1.5. LA SEDIMENTATION AU
LAC KIVU
Les études sur la réflexion sismique
révèlent que les sédiments non consolidés sont
épais dans le bassin nord du lac Kivu (Wong and Herzen 1974 ;
cité par Descy et al., 2012). Les différences d'épaisseurs
des sédiments reflètent une différence d'âges des
bassins du lac.
Particulièrement, l'épaisseur est limitée
au-delà de 300 m, probablement parce que le lac a été peu
profond par rapport à sa profondeur à travers l'histoire (Degens
et Kulbicki, 1973).
Les matériaux sous les sédiments dont
l'épaisseur est inconnue ont une grande densité ;
probablement constitués des granites ou des roches
métamorphiques.
Harberyan and Hecky (1987) ont divisé le coeur de
sédiment du lac Kivu en trois différentes zones ; la zone A
(14000-9400 av.
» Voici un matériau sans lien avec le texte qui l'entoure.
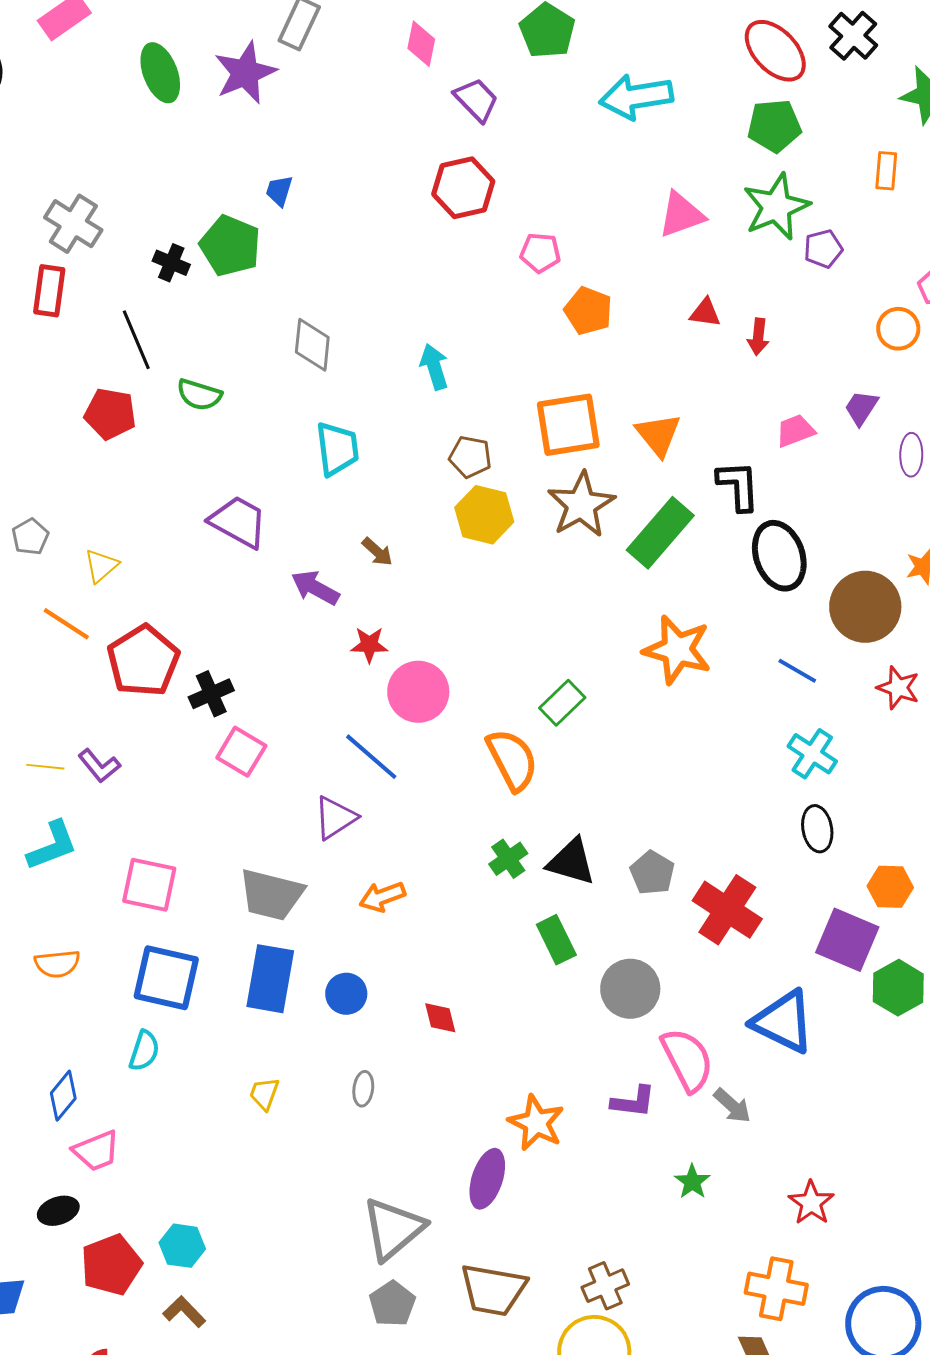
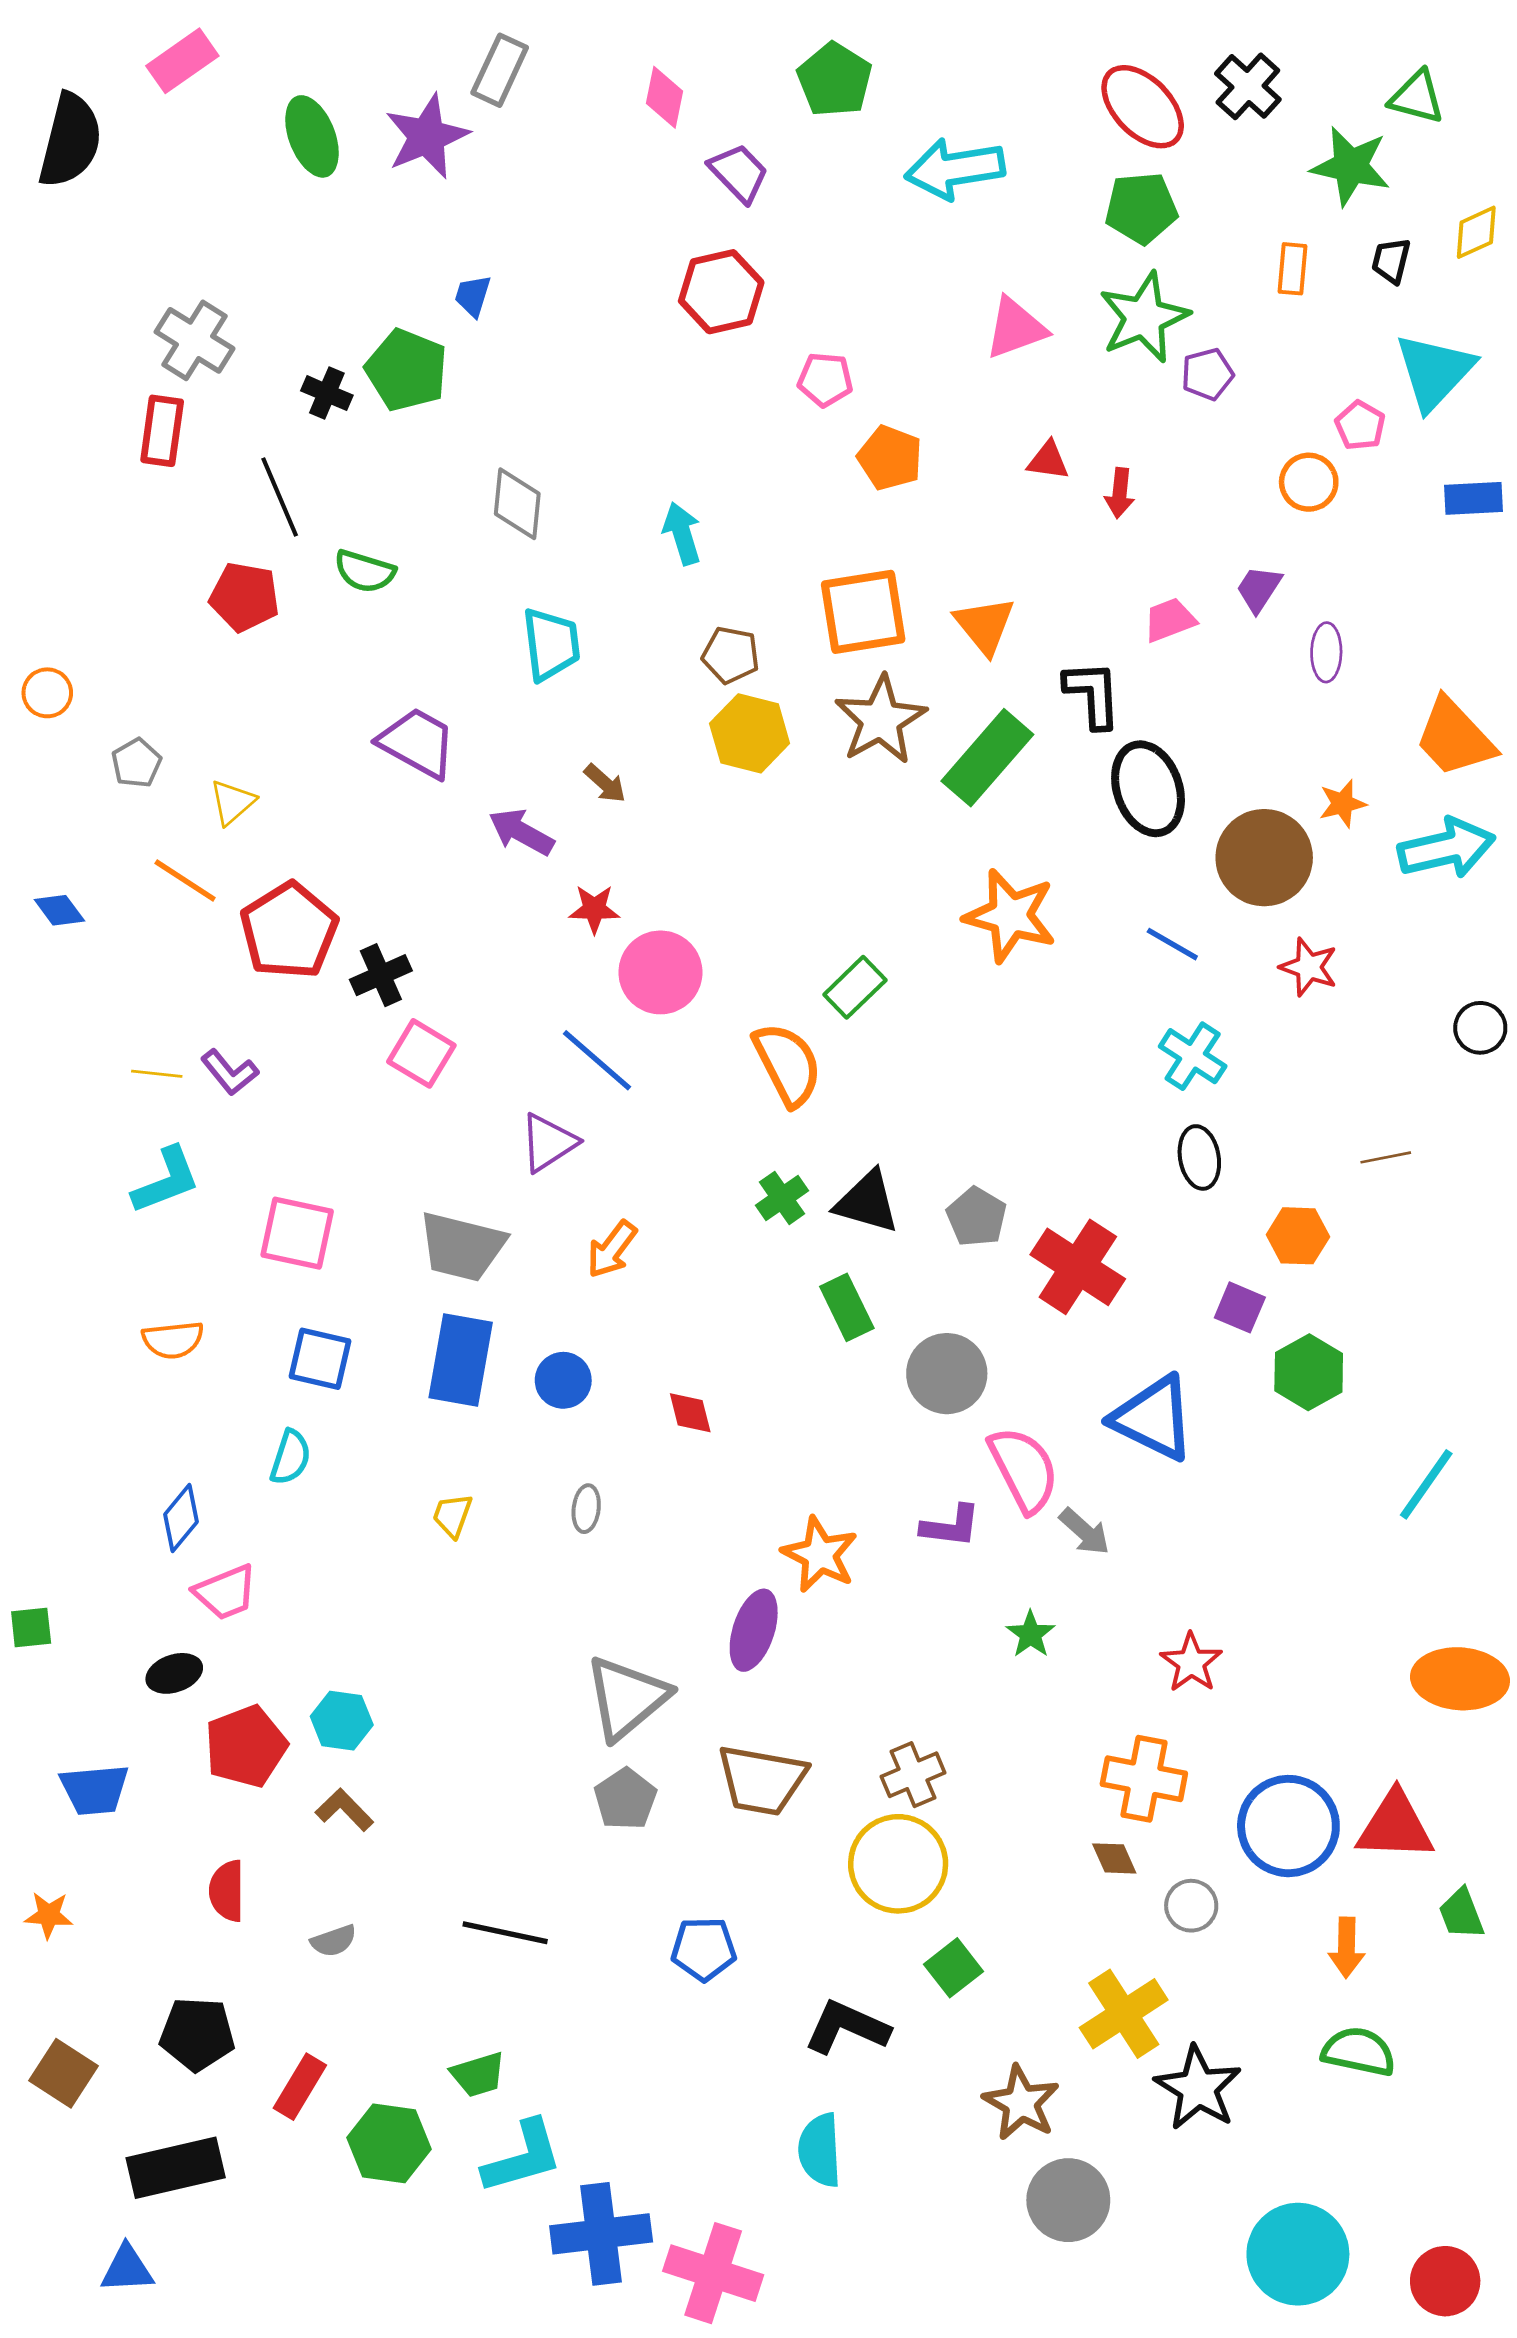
orange arrow: (382, 897) -> (612, 1249), turned -33
purple square: (847, 940) -> (1240, 1307), size x0.6
blue square: (166, 978) -> (320, 1359), size x0.7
JC) : le lac était peu profond avec un grand taux
de sédimentation par accumulation des matières organiques.
L'alcalinité du lac était modérément
élevée. La dominance du Stephanodiscus astraea
a indiqué un rapport Si :P bas. Cette zone était
séparée de la zone B par une couche de cendres qui indique une
probable éruption volcanique interne (Descy et al., 2012).
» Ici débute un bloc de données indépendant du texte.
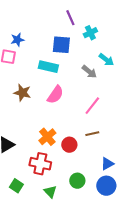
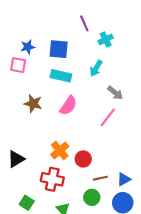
blue square: (61, 45) -> (59, 49), moved
cyan arrow: (106, 60) -> (96, 68), moved, turned 84
gray arrow: (89, 72) -> (115, 93), moved
brown line: (92, 134) -> (100, 178), moved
Dans la zone B (9400-5000 av. JC) le lac devient plus profond
avec un taux de sédimentation réduit. C'est pendant cette
période qu'est née la Ruzizi comme exutoire (Stoffers and Hecky,
1978). Le rapport Si :P croît durant cette période à
cause du P comme facteur limitant et la dominance des diatomées dans la
biomasse algale.
La zone C, aux environs de 5000 av. JC, révèle
des changements dramatiques de l'histoire du lac. La précipitation des
carbonates cesse brusquement, alors que le carbone organique et l'azote total
augmentent de façon accentuée. Ces changements dramatiques ont
été attribués au volcanisme et aux activités
hydrothermales. (Descy et al., 2012)
Haberyan and Hecky (1987) pensent qu'une éruption
limnique similaire à celle qui a eu lieu au lac Nyos doit avoir eu lieu
au lac Kivu avec pour conséquence d'avoir causé une extinction
en masse de poissons. L'analyse de la zone C montre que dès 5000 ans av.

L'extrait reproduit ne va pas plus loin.